Minggu, 23 Oktober 2011

The Truth About Forever (versi ICIL) Cap. 5 : One Second Of happiness

The Truth About Forever
( Dendam Membuatmu Kesepian )


Chapter #5
ONE SECOND OF HAPPINESS


"Kita nggak punya masa depan," cerita Ify lesu.

"Hah?" seru Sivia kaget. "Maksudnya?"

Ify mengangkat bahu, lalu menyeruput jus melon-nya tanpa semangat. "Andai aja aku tau."

"Kalian toh belum tentu nikah, kan? Jadi, apa maksudnya ngomong begitu?" tanya Sivia lagi. "Masa depan apa, sih, yang dia maksud?"

Ify meletakkan pipinya ke meja, lalu mendesah. Sivia menatap sahabatnya itu khawatir.

"Fy, kalo pendapat gue, sih, lo jangan terlibat terlalu jauh sama dia. Gue punya perasaan dia agak berbahaya," kata Sivia membuat Ify mendongak.

"Berbahaya?" tanya Ify.

"Sebelum semuanya serius, berhenti aja berharap dari dia, Sivia. Kalo dia emang cowok baik-baik, dia nggak akan bersikap bunglon nggak jelas kayak gini ke elo," kata Sivia lagi.

Kalau mau jujur, Ify memiliki perasaan yang sama dengan Sivia. Kata-kata Rio kemarin sama saja dengan menolak Ify mentah-mentah. Namun, setelah mereka pulang dari pantai, Rio tidak bersikap dingin, malah cenderung bersahabat. Dari awal, Rio seperti sedang mempermainkan perasaan Ify.

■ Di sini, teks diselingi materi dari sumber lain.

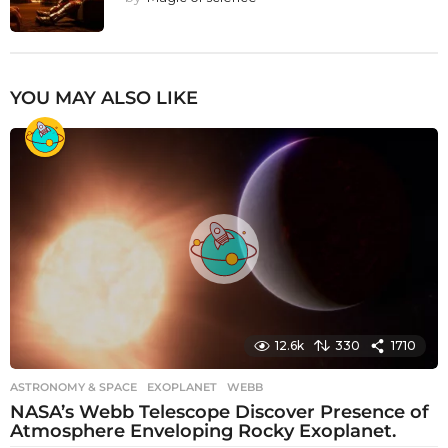
YOU MAY ALSO LIKE
12.6k
330
1710
ASTRONOMY & SPACE
EXOPLANET
,
WEBB
NASA’s Webb Telescope Discover Presence of
Atmosphere Enveloping Rocky Exoplanet.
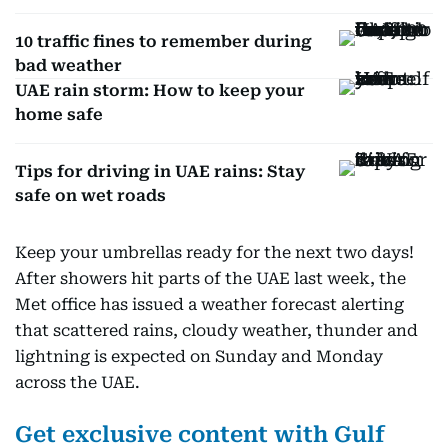
10 traffic fines to remember during
bad weather
UAE rain storm: How to keep your
home safe
Tips for driving in UAE rains: Stay
safe on wet roads
Keep your umbrellas ready for the next two days!
After showers hit parts of the UAE last week, the
Met office has issued a weather forecast alerting
that scattered rains, cloudy weather, thunder and
lightning is expected on Sunday and Monday
across the UAE.
Get exclusive content with Gulf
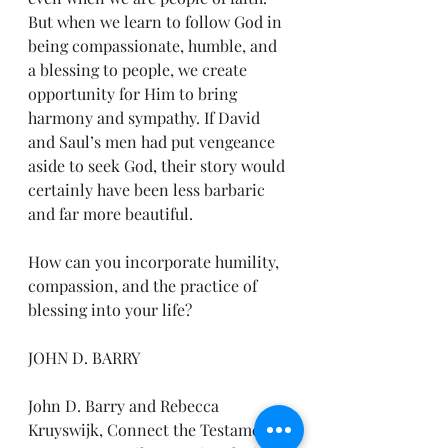
But when we learn to follow God in 
being compassionate, humble, and 
a blessing to people, we create 
opportunity for Him to bring 
harmony and sympathy. If David 
and Saul’s men had put vengeance 
aside to seek God, their story would 
certainly have been less barbaric 
and far more beautiful.
How can you incorporate humility, 
compassion, and the practice of 
blessing into your life?
JOHN D. BARRY
John D. Barry and Rebecca 
Kruyswijk, Connect the Testaments: 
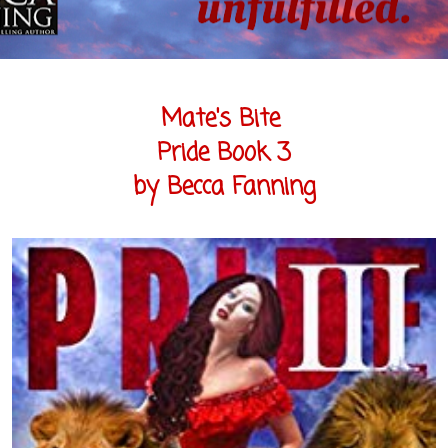
Mate's Bite
Pride Book 3
by Becca Fanning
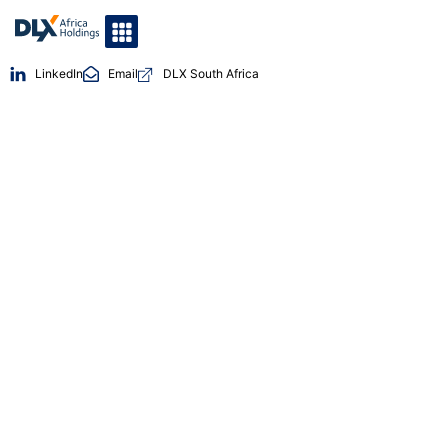
LinkedIn
Email
DLX South Africa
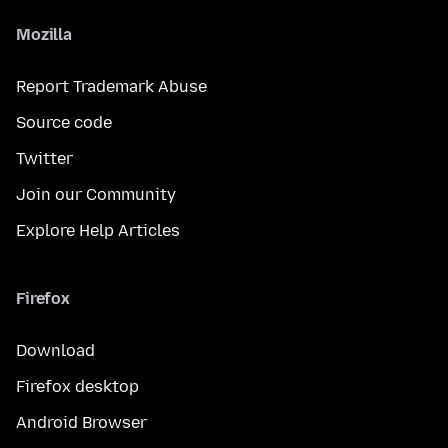
Mozilla
Report Trademark Abuse
Source code
Twitter
Join our Community
Explore Help Articles
Firefox
Download
Firefox desktop
Android Browser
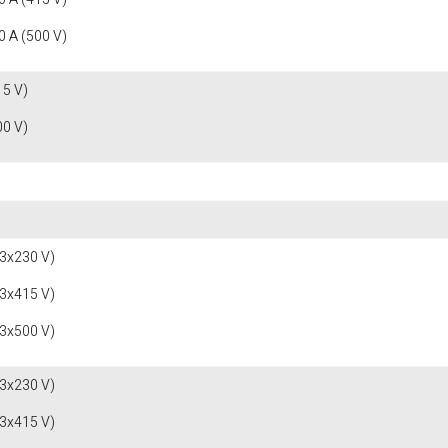
 A (500 V)
15 V)
00 V)
(3x230 V)
(3x415 V)
(3x500 V)
(3x230 V)
(3x415 V)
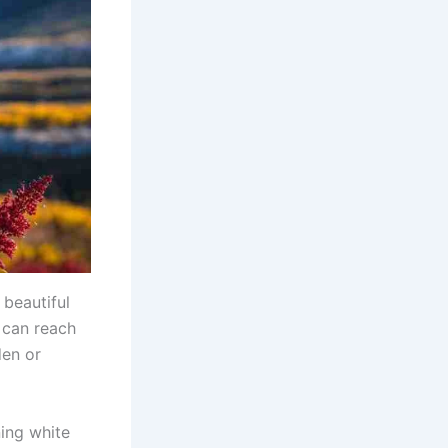
 beautiful
 can reach
den or
ning white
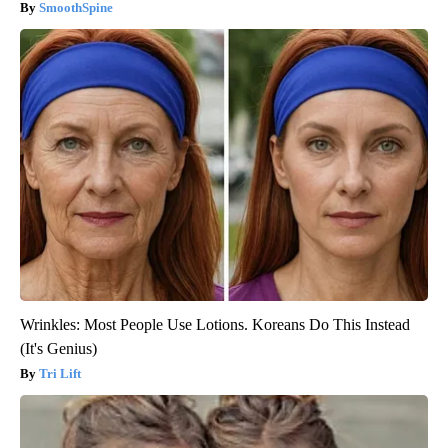
SmoothSpine
Wrinkles: Most People Use Lotions. Koreans Do This Instead
(It's Genius)
Tri Lift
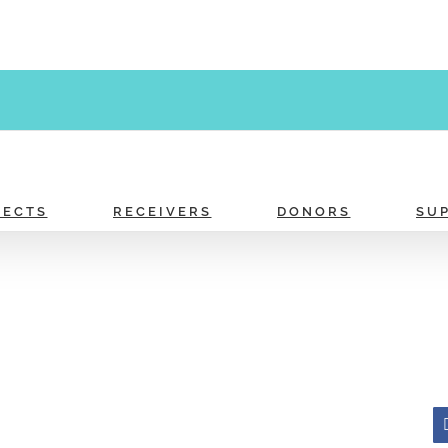
JECTS
RECEIVERS
DONORS
SU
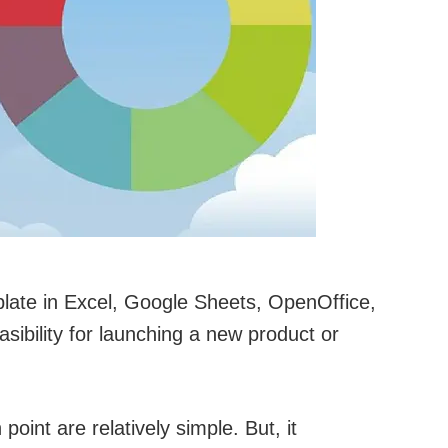
plate in Excel, Google Sheets, OpenOffice,
sibility for launching a new product or
oint are relatively simple. But, it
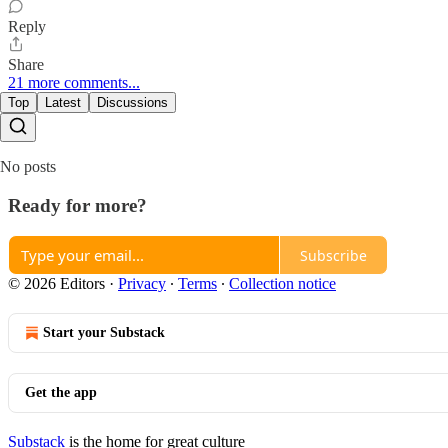
Reply
Share
21 more comments...
Top
Latest
Discussions
No posts
Ready for more?
Subscribe
© 2026 Editors
·
Privacy
∙
Terms
∙
Collection notice
Start your Substack
Get the app
Substack
is the home for great culture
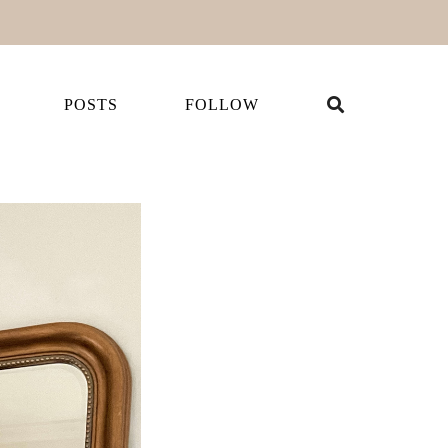
POSTS
FOLLOW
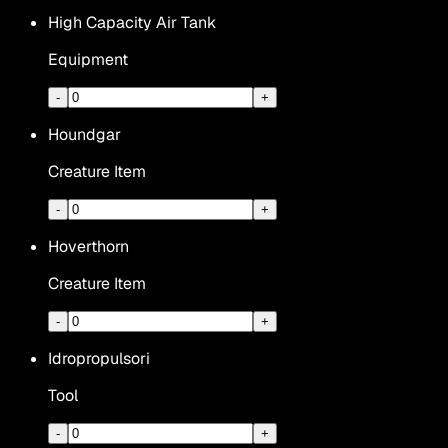
High Capacity Air Tank
Equipment
-
+
Houndgar
Creature Item
-
+
Hoverthorn
Creature Item
-
+
Idropropulsori
Tool
-
+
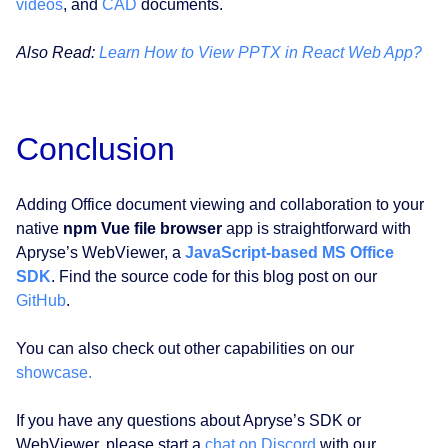
videos
, and
CAD
documents.
Also Read:
Learn How to View PPTX in React Web App?
Conclusion
Adding Office document viewing and collaboration to your
native
npm Vue file browser
app is straightforward with
Apryse’s WebViewer, a
JavaScript-based MS Office
SDK
. Find the source code for this blog post on our
GitHub
.
You can also check out other capabilities on our
showcase.
If you have any questions about Apryse’s SDK or
WebViewer, please start a
chat on Discord
with our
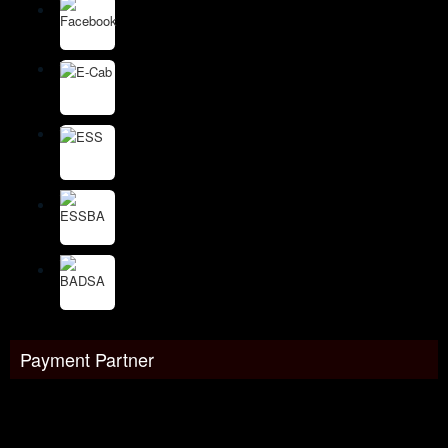
Payment Partner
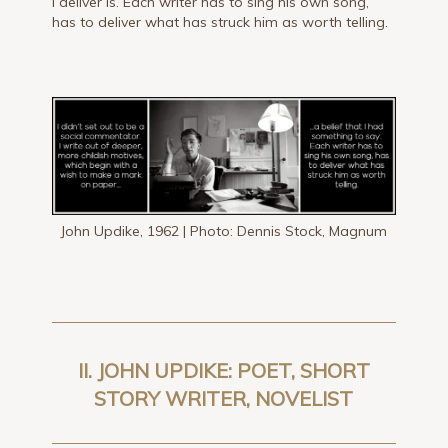
I deliver is. Each writer has to sing his own song,
has to deliver what has struck him as worth telling.
John Updike, 1962 | Photo: Dennis Stock, Magnum
II. JOHN UPDIKE: POET, SHORT
STORY WRITER, NOVELIST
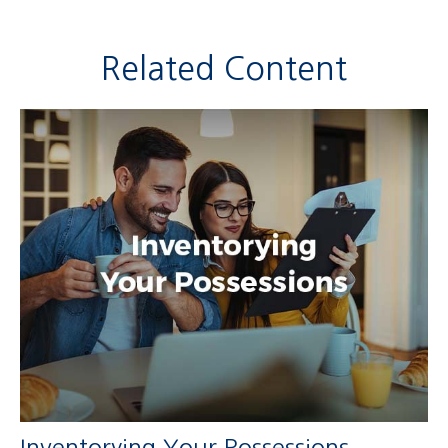
Related Content
Inventorying Your Possessions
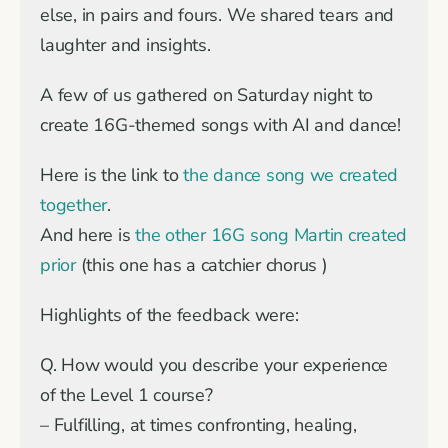
else, in pairs and fours. We shared tears and
laughter and insights.
A few of us gathered on Saturday night to
create 16G-themed songs with AI and dance!
Here is the link to
the dance song we created
together
.
And here is
the other 16G song Martin created
prior
(this one has a catchier chorus )
Highlights of the feedback were:
Q. How would you describe your experience
of the Level 1 course?
– Fulfilling, at times confronting, healing,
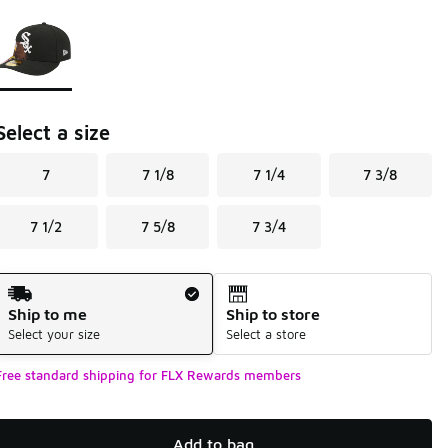
Page 1 of 1 displaying 1 to 1 of 1 colors
Please select a style
*
Select a size
7
7 1/8
7 1/4
7 3/8
7 1/2
7 5/8
7 3/4
Shipping Method
Ship to me
Ship to store
Select your size
Select a store
Free standard shipping for FLX Rewards members
Add to bag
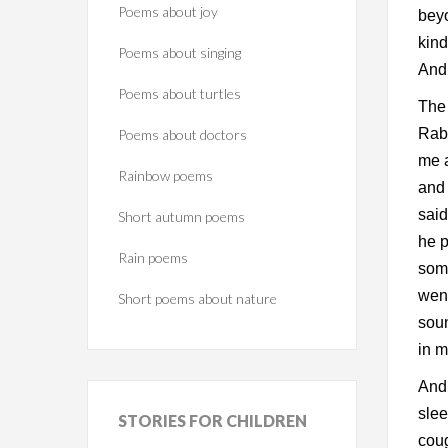
Poems about joy
beyo
kind
Poems about singing
And
Poems about turtles
The 
Rabb
Poems about doctors
me a
Rainbow poems
and 
said
Short autumn poems
he p
Rain poems
some
went
Short poems about nature
soun
in m
And
slee
STORIES
FOR CHILDREN
coug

"Kayaknya kamu bener, Vie," ujar Ify akhirnya. Ify tidak mau salah mengartikan sikap hangat Rio lagi.

Ify merasakan tangan Sivia meremas bahunya. Sivia sendiri tahu, kalau benar Ify menyukai alien aneh ini, berarti ini adalah cinta pertama Ify. Dan Sivia tidak mau cinta pertama Ify jatuh pada orang yang salah.

***
"Ada apa, Vin?" tanya Rio antusias begitu bertemu dengan Alvin di kafetaria. Semalam, Alvin menelponnya dan berkata ingin bertemu. "Dia udah ketemu?"

"Bukan itu," kata Alvin, dan wajah Rio langsung bingung.

"Jadi, ada apa?" tanyanya lagi.

"Duduk dulu, deh," ujar Alvin, dan Rio duduk di depannya. Alvin lalu mencondongkan wajahnya ke arah Rio. "Seharusnya, gue yang tanya ada apa. Sebenernya lo serius nggak, sih, nyari orang itu?"

Rio mengernyit. "Maksud lo apa, Vin?"

Alvin mendesah, menatap Rio serius. "Yo, gue kemaren liat lo lewat di depan tempat kerja gue. Naek motor, sama cewek. Gue pikir lo datang kemari mau nyari dia."

Rio mengerjap-ngerjapkan matanya sesaat, dan akhirnya tersadar. "Vin! Gue serius nyari dia!" sahut Rio panas sambil menggebrak meja, beberapa mahasiswa yang juga mengunjungi kafetaria itu terkejut dan memandang Rio heran, tapi Rio tak menggubrisnya. "Kalo kemaren lo liat gue, itu karena pikiran gue udah butek—keruh—banget, makanya gue ke pantai buat menenangkan diri!"

"Sama cewek?" tanya Alvin curiga. Rio berdecak.

"Cewek itu anak kost gue. Gue pinjem motornya, dan tanpa gue sadari dia udah ngikut gue. Dia takut motornya kenapa-napa," kata Rio lagi, suaranya sudah sedikit memelan, tetapi Alvin tampak masih belum percaya. "Vin, lo harus percaya sama gue. Gue nggak punya waktu untuk yang laen."

"Sebaiknya begitu," kata Alvin lagi. "Denger, Yo, gue bener-bener mau bantu lo. Tapi kalo lo sendiri malah senang-senang..."

"Alvin, gue nggak pernah punya pikiran buat senang-senang," ujar Rio tegas. "Setelah gue dapet dia, gue bakal secepatnya pergi dari sini."

Alvin menghela napas, tampak sudah menyesal karena tak memercayai Rio.

"Sori Yo, kalo gue udah marah-marah nggak jelas. Tapi, setelah dipikir-pikir, lo butuh waktu senggang juga. Jangan terlalu mikirin dia," ujar Alvin.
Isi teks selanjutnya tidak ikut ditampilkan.